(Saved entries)
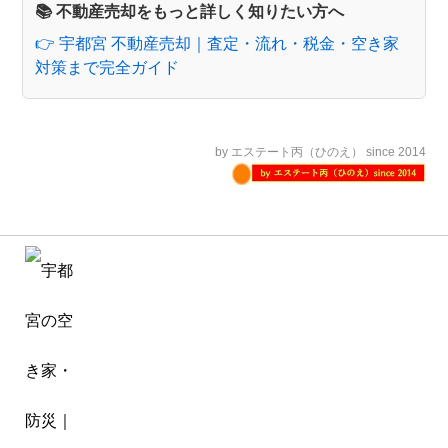
📚 不動産売却をもっと詳しく知りたい方へ
👉 宇都宮 不動産売却｜査定・流れ・税金・空き家
対策まで完全ガイド
by エステート丙（ひのえ） since 2014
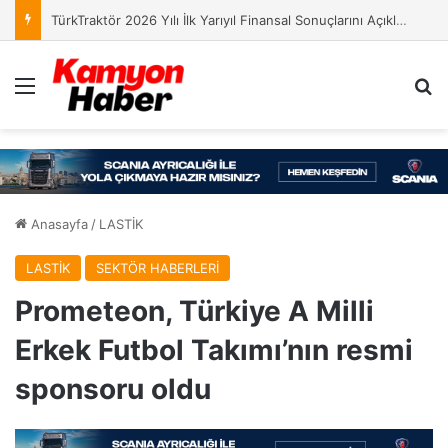
TürkTraktör 2026 Yılı İlk Yarıyıl Finansal Sonuçlarını Açıkladı
Menü
Ar
Anasayfa
/
LASTİK
LASTİK
SEKTÖR HABERLERİ
Prometeon, Türkiye A Milli
Erkek Futbol Takımı’nın resmi
sponsoru oldu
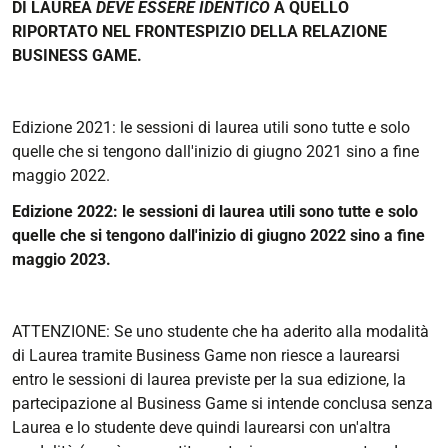
DI LAUREA
DEVE ESSERE IDENTICO
A QUELLO
RIPORTATO NEL FRONTESPIZIO DELLA RELAZIONE
BUSINESS GAME.
Edizione 2021: le sessioni di laurea utili sono tutte e solo
quelle che si tengono dall'inizio di giugno 2021 sino a fine
maggio 2022.
Edizione 2022: le sessioni di laurea utili sono tutte e solo
quelle che si tengono dall'inizio di giugno 2022 sino a fine
maggio 2023.
ATTENZIONE: Se uno studente che ha aderito alla modalità
di Laurea tramite Business Game non riesce a laurearsi
entro le sessioni di laurea previste per la sua edizione, la
partecipazione al Business Game si intende conclusa senza
Laurea e lo studente deve quindi laurearsi con un'altra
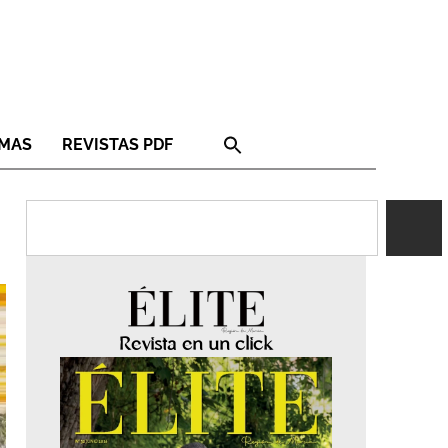
RMAS
REVISTAS PDF
Revista en un click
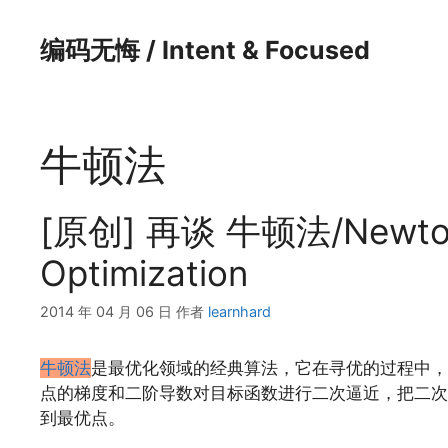
跳
至
编码无悔 / Intent & Focused
内
容
牛顿法
[原创] 再谈 牛顿法/Newton'
Optimization
2014 年 04 月 06 日
作者
learnhard
牛顿法
是最优化领域的经典算法，它在寻优的过程中，
点的梯度和二阶导数对目标函数进行二次逼近，把二次
到最优点。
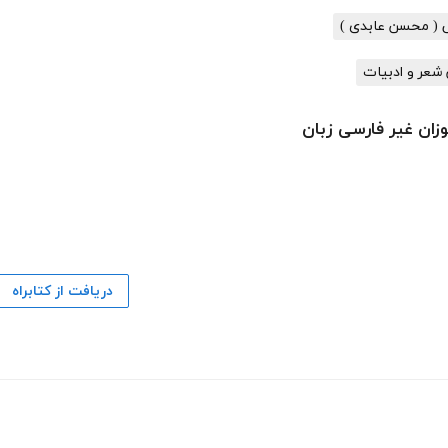
 ( محسن عابدی )
شعر و ادبیات
زان غیر فارسی زبان
دریافت از کتابراه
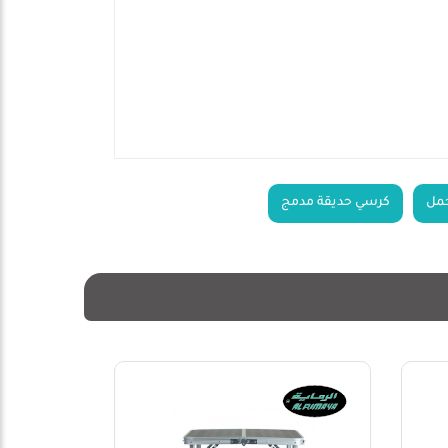
حمل
كرسي حديقة مدمج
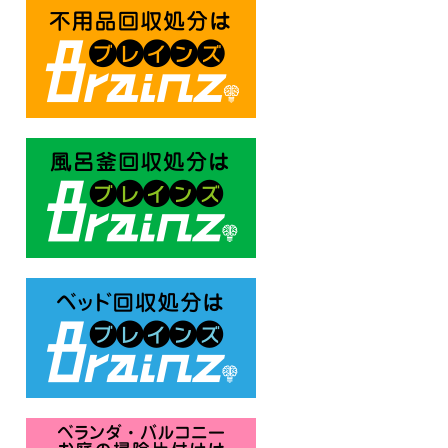
不用品回収処分はBrainz-ブレ
風呂釜回収処分はBrainz-ブレ
ベッド回収処分はBrainz-ブレ
ベランダ・バルコニー お庭の片付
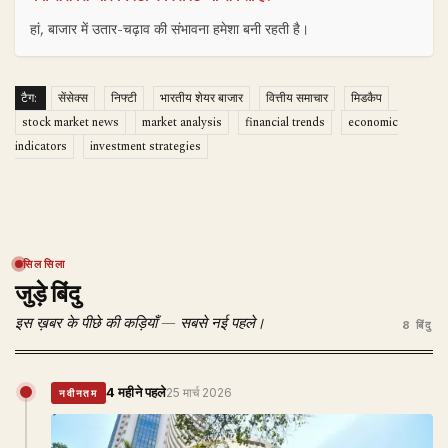
हां, बाजार में उतार-चढ़ाव की संभावना हमेशा बनी रहती है।
टैग:
सेंसेक्स
निफ्टी
भारतीय शेयर बाजार
वित्तीय समाचार
मिडकैप
stock market news
market analysis
financial trends
economic
indicators
investment strategies
सिलसिला
जुड़े बिंदु
इस ख़बर के पीछे की कड़ियाँ — सबसे नई पहले।
8 बिंदु
4 महीने पहले
25 मार्च 2026
नवीनतम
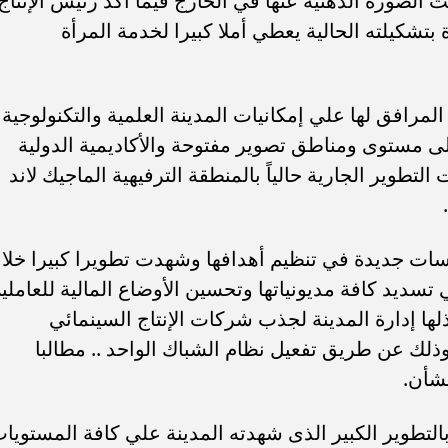
الصورة الذهنية عنها في الخارج فيما أكد رئيس الإنتاج
تشكيلته الحالية يعطي أملا كبيرا لخدمة المرأة
مرافق لها علي إمكانيات المدينة العلمية والتكنولوجية
 مستوى ومناطق تصوير مفتوحة والأكاديمية الدولية
تطوير الجارية حالياً بالمنطقة الترفيهية الماجيك لاند
ياسات جديدة في تنظيم أهدافها وشهدت تطويرا كبيرا خلا
تسديد كافة مديونياتها وتحسين الأوضاع المالية للعاملي
ذلها إدارة المدينة لجذب شركات الإنتاج السينمائي
 وذلك عن طريق تفعيل نظام الشباك الواحد .. مطالبا
لشأن.
التطوير الكبير الذى شهدته المدينة علي كافة المستويا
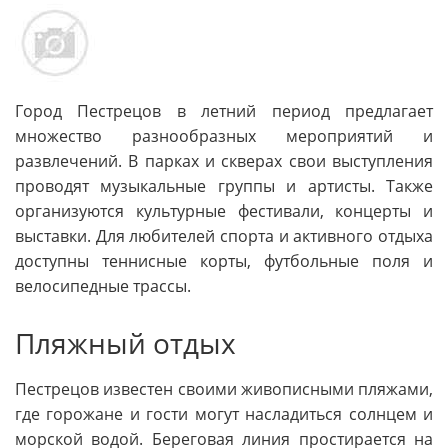
Город Пестрецов в летний период предлагает
множество разнообразных мероприятий и
развлечений. В парках и скверах свои выступления
проводят музыкальные группы и артисты. Также
организуются культурные фестивали, концерты и
выставки. Для любителей спорта и активного отдыха
доступны теннисные корты, футбольные поля и
велосипедные трассы.
Пляжный отдых
Пестрецов известен своими живописными пляжами,
где горожане и гости могут насладиться солнцем и
морской водой. Береговая линия простирается на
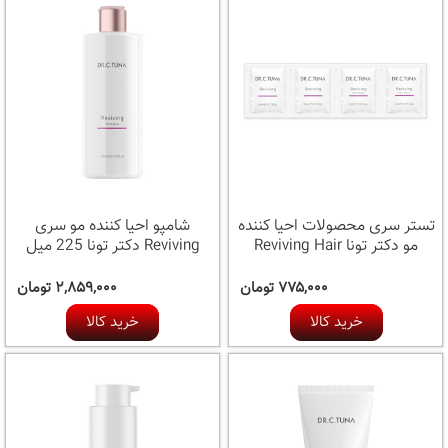
تستر سری محصولات احیا کننده
شامپو احیا کننده مو سری
مو دکتر تونا Reviving Hair
Reviving دکتر تونا 225 میل
۷۷۵,۰۰۰ تومان
۲,۸۵۹,۰۰۰ تومان
خرید کالا
خرید کالا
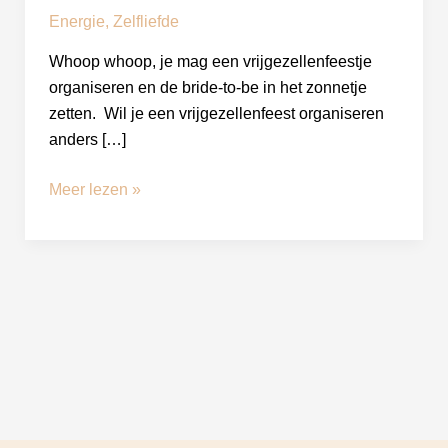
Energie
,
Zelfliefde
Whoop whoop, je mag een vrijgezellenfeestje
organiseren en de bride-to-be in het zonnetje
zetten. Wil je een vrijgezellenfeest organiseren
anders […]
Meer lezen »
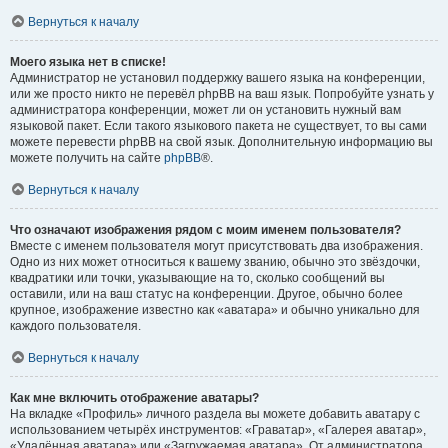
Вернуться к началу
Моего языка нет в списке!
Администратор не установил поддержку вашего языка на конференции,
или же просто никто не перевёл phpBB на ваш язык. Попробуйте узнать у
администратора конференции, может ли он установить нужный вам
языковой пакет. Если такого языкового пакета не существует, то вы сами
можете перевести phpBB на свой язык. Дополнительную информацию вы
можете получить на сайте
phpBB
®.
Вернуться к началу
Что означают изображения рядом с моим именем пользователя?
Вместе с именем пользователя могут присутствовать два изображения.
Одно из них может относиться к вашему званию, обычно это звёздочки,
квадратики или точки, указывающие на то, сколько сообщений вы
оставили, или на ваш статус на конференции. Другое, обычно более
крупное, изображение известно как «аватара» и обычно уникально для
каждого пользователя.
Вернуться к началу
Как мне включить отображение аватары?
На вкладке «Профиль» личного раздела вы можете добавить аватару с
использованием четырёх инструментов: «Граватар», «Галерея аватар»,
«Удалённая аватара» или «Загружаемая аватара». От администратора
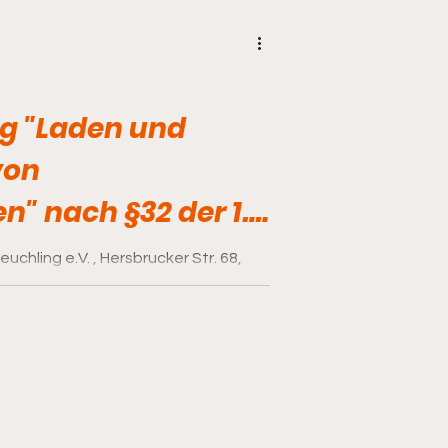
g "Laden und
von
n" nach §32 der 1.
Hersbrucker Str. 68,
anstaltet einen Lehrgang Sehr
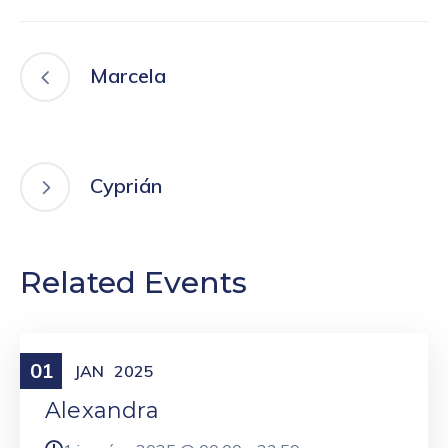
Marcela
Cyprián
Related Events
01
Meniny
JAN
2025
Alexandra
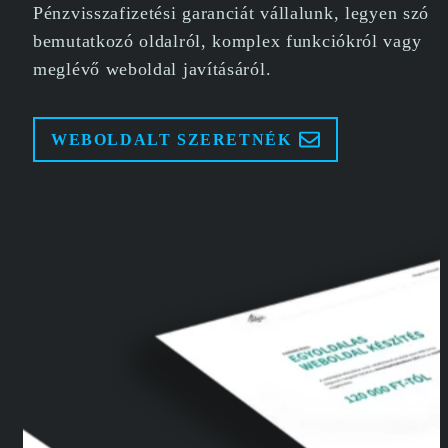
Pénzvisszafizetési garanciát vállalunk, legyen szó
bemutatkozó oldalról, komplex funkciókról vagy
meglévő weboldal javításáról.
WEBOLDALT SZERETNÉK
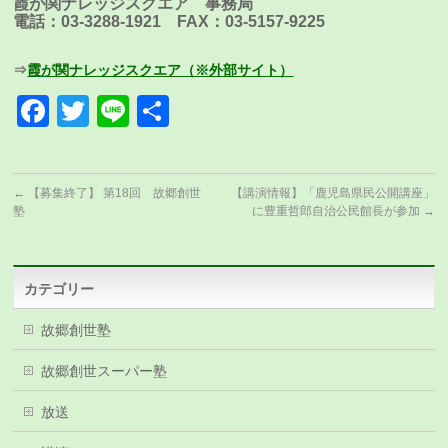
霞が関ナレッジスクエア 事務局
電話：03-3288-1921 FAX：03-5157-9225
⇒
霞が関ナレッジスクエア（※外部サイト）
Facebook
Twitter
Line
共
有
←
【募集終了】 第18回 故郷創世
【講演情報】「鹿児島県民公開講座」
塾
に豊重哲郎自治公民館長が参加
→
カテゴリー
故郷創世塾
故郷創世スーパー塾
放送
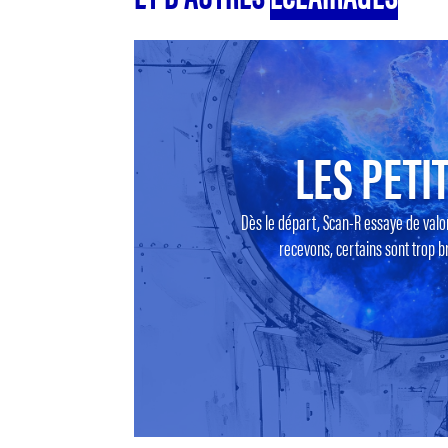
LES PETIT
Dès le départ, Scan-R essaye de valo
recevons, certains sont trop br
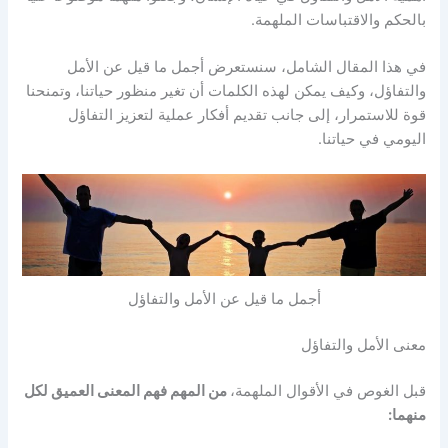
بالحكم والاقتباسات الملهمة.
في هذا المقال الشامل، سنستعرض أجمل ما قيل عن الأمل
والتفاؤل، وكيف يمكن لهذه الكلمات أن تغير منظور حياتنا، وتمنحنا
قوة للاستمرار، إلى جانب تقديم أفكار عملية لتعزيز التفاؤل
اليومي في حياتنا.
أجمل ما قيل عن الأمل والتفاؤل
معنى الأمل والتفاؤل
قبل الغوص في الأقوال الملهمة،
من المهم فهم المعنى العميق لكل
منهما:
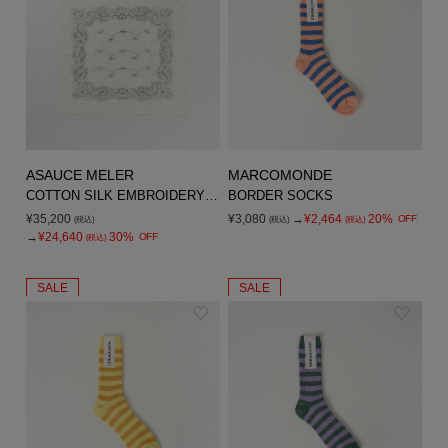
ASAUCE MELER
MARCOMONDE
COTTON SILK EMBROIDERY BANDANA
BORDER SOCKS
¥35,200
¥3,080
→
¥2,464
20%
OFF
(税込)
(税込)
(税込)
→
¥24,640
30%
OFF
(税込)
SALE
SALE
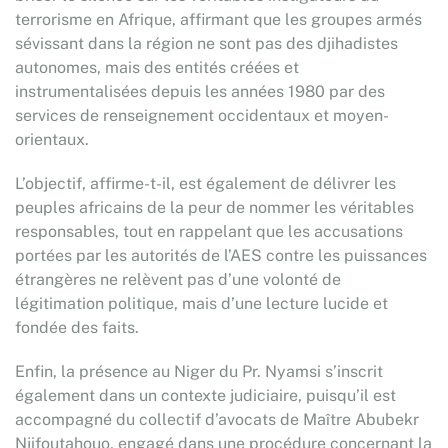
terrorisme en Afrique, affirmant que les groupes armés
sévissant dans la région ne sont pas des djihadistes
autonomes, mais des entités créées et
instrumentalisées depuis les années 1980 par des
services de renseignement occidentaux et moyen-
orientaux.
L’objectif, affirme-t-il, est également de délivrer les
peuples africains de la peur de nommer les véritables
responsables, tout en rappelant que les accusations
portées par les autorités de l’AES contre les puissances
étrangères ne relèvent pas d’une volonté de
légitimation politique, mais d’une lecture lucide et
fondée des faits.
Enfin, la présence au Niger du Pr. Nyamsi s’inscrit
également dans un contexte judiciaire, puisqu’il est
accompagné du collectif d’avocats de Maître Abubekr
Njifoutahouo, engagé dans une procédure concernant la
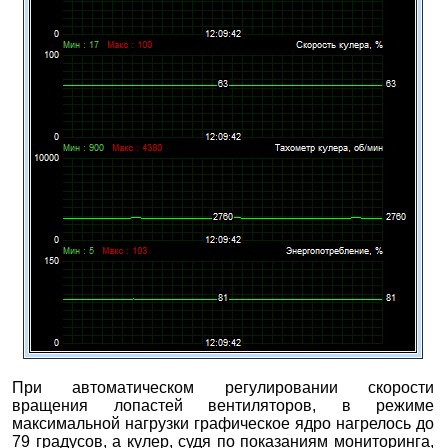
При автоматическом регулировании скорости
вращения лопастей вентиляторов, в режиме
максимальной нагрузки графическое ядро нагрелось до
79 градусов, а кулер, судя по показаниям мониторинга,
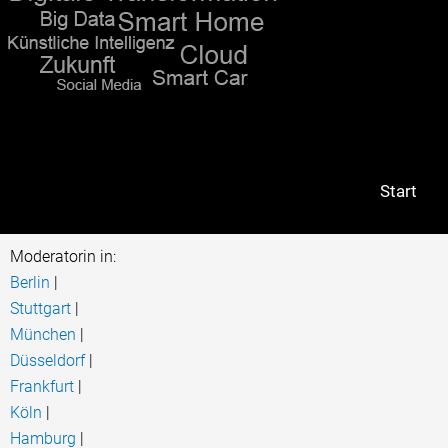
Gerd von Kunhard
Start
Moderatorin in:
Berlin
|
Stuttgart
|
München
|
Düsseldorf
|
Frankfurt
|
Köln
|
Hamburg
|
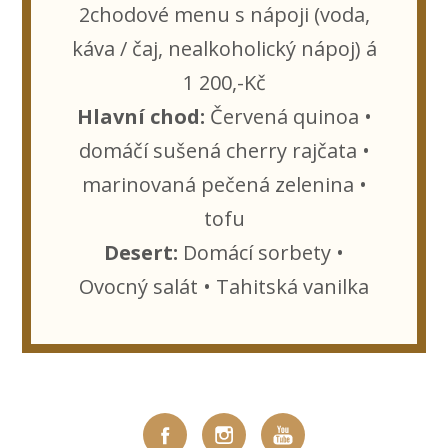
2chodové menu s nápoji (voda,
káva / čaj, nealkoholický nápoj) á
1 200,-Kč
Hlavní chod:
Červená quinoa •
domáčí sušená cherry rajčata •
marinovaná pečená zelenina •
tofu
Desert:
Domácí sorbety •
Ovocný salát • Tahitská vanilka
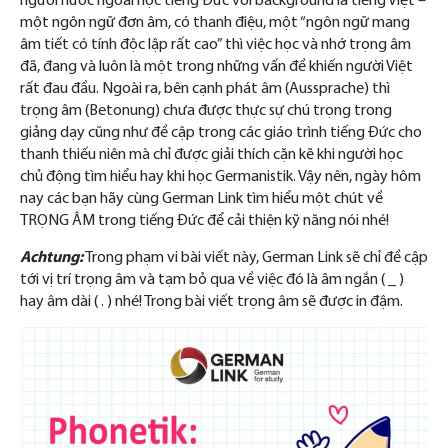
người nước ngoài học tiếng Đức với background là tiếng Việt –
một ngôn ngữ đơn âm, có thanh điệu, một “ngôn ngữ mang
âm tiết có tính độc lập rất cao” thì việc học và nhớ trọng âm
đã, đang và luôn là một trong những vấn đề khiến người Việt
rất đau đầu. Ngoài ra, bên cạnh phát âm (Aussprache) thì
trọng âm (Betonung) chưa được thực sự chú trọng trong
giảng dạy cũng như đề cập trong các giáo trình tiếng Đức cho
thanh thiếu niên mà chỉ được giải thích cặn kẽ khi người học
chủ động tìm hiểu hay khi học Germanistik. Vậy nên, ngày hôm
nay các bạn hãy cùng German Link tìm hiểu một chút về
TRỌNG ÂM trong tiếng Đức để cải thiện kỹ năng nói nhé!
Achtung:
Trong phạm vi bài viết này, German Link sẽ chỉ đề cập
tới vị trí trọng âm và tạm bỏ qua về việc đó là âm ngắn ( _ )
hay âm dài ( . ) nhé! Trong bài viết trọng âm sẽ được in đậm.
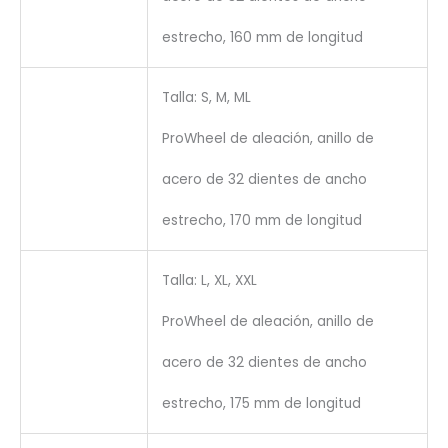
estrecho, 160 mm de longitud
Talla: S, M, ML
ProWheel de aleación, anillo de
acero de 32 dientes de ancho
estrecho, 170 mm de longitud
Talla: L, XL, XXL
ProWheel de aleación, anillo de
acero de 32 dientes de ancho
estrecho, 175 mm de longitud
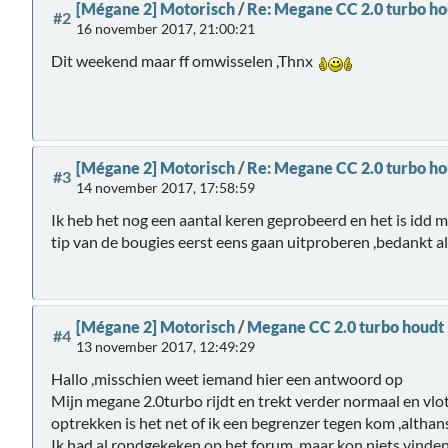
[Mégane 2] Motorisch
/
Re: Megane CC 2.0 turbo ho
#2
16 november 2017, 21:00:21
Dit weekend maar ff omwisselen ,Thnx
[Mégane 2] Motorisch
/
Re: Megane CC 2.0 turbo ho
#3
14 november 2017, 17:58:59
Ik heb het nog een aantal keren geprobeerd en het is idd me
tip van de bougies eerst eens gaan uitproberen ,bedankt al
[Mégane 2] Motorisch
/
Megane CC 2.0 turbo houdt 
#4
13 november 2017, 12:49:29
Hallo ,misschien weet iemand hier een antwoord op
Mijn megane 2.0turbo rijdt en trekt verder normaal en vlot
optrekken is het net of ik een begrenzer tegen kom ,althans
Ik had al rondgekeken op het forum ,maar kon niets vinde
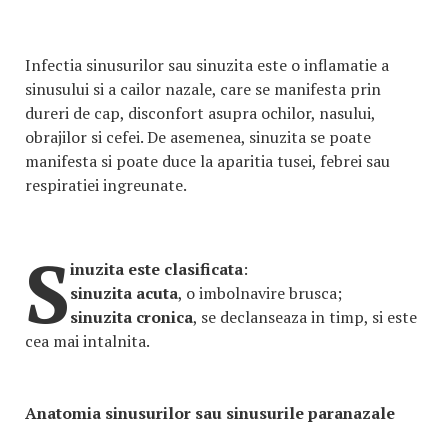
Infectia sinusurilor sau sinuzita este o inflamatie a
sinusului si a cailor nazale, care se manifesta prin
dureri de cap, disconfort asupra ochilor, nasului,
obrajilor si cefei. De asemenea, sinuzita se poate
manifesta si poate duce la aparitia tusei, febrei sau
respiratiei ingreunate.
S
inuzita este clasificata
:
sinuzita acuta
, o imbolnavire brusca;
sinuzita cronica
, se declanseaza in timp, si este
cea mai intalnita.
Anatomia sinusurilor sau sinusurile paranazale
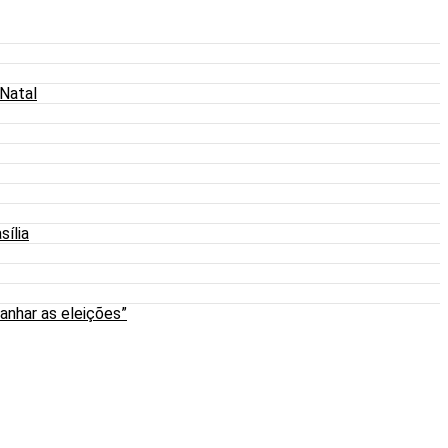
 Natal
sília
anhar as eleições”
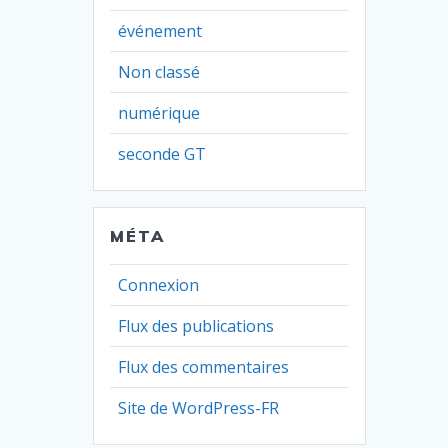
événement
Non classé
numérique
seconde GT
MÉTA
Connexion
Flux des publications
Flux des commentaires
Site de WordPress-FR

Exercise aim: Set down exactly the lines of the data above, beginning with the line that has "người nước ngoài" and ending with the line that has "đã, đang và", and no others.

Your solution:
người nước ngoài học tiếng Đức với background là tiếng Việt –
một ngôn ngữ đơn âm, có thanh điệu, một “ngôn ngữ mang
âm tiết có tính độc lập rất cao” thì việc học và nhớ trọng âm
đã, đang và luôn là một trong những vấn đề khiến người Việt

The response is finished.